What is Quality Management? According to Cherry and Jacob in the Book Contemporary Nursing: Issues Trends and Management 5th Edition, “Quality Management is the philosophic framework for managing organizations that recognize quality is determined by customer needs and expectations, attention is paid to how the work is done, with an emphasis on involving people who best understand the detail of the work practices with which they are involved. Healthcare Quality Management is specifically related to the quality of health services provided.” What does this mean for us as nurses in a time where Quality Management and Evidenced Based Nursing Practice is so deeply emphasized. What brought us to this current trend as a profession of health care?
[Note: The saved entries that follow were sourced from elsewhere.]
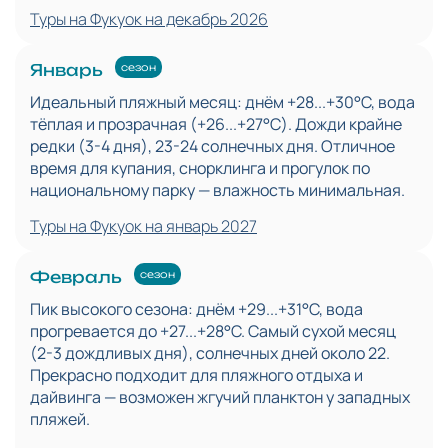
Туры на Фукуок на декабрь 2026
Январь
сезон
Идеальный пляжный месяц: днём +28...+30°C, вода
тёплая и прозрачная (+26...+27°C). Дожди крайне
редки (3-4 дня), 23-24 солнечных дня. Отличное
время для купания, снорклинга и прогулок по
национальному парку — влажность минимальная.
Туры на Фукуок на январь 2027
Февраль
сезон
Пик высокого сезона: днём +29...+31°C, вода
прогревается до +27...+28°C. Самый сухой месяц
(2-3 дождливых дня), солнечных дней около 22.
Прекрасно подходит для пляжного отдыха и
дайвинга — возможен жгучий планктон у западных
пляжей.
Is quality truly evident in the Health Care Profession today? Who are the regulatory agencies involved in Quality Healthcare Management? What role do regulatory agencies try to ensure this quality management revolution? What role does process improvement play in improving quality and ensuring patient safety? How can we as nurses ensure quality care and management for our clients? These are all questions that we hope to provide further insight on.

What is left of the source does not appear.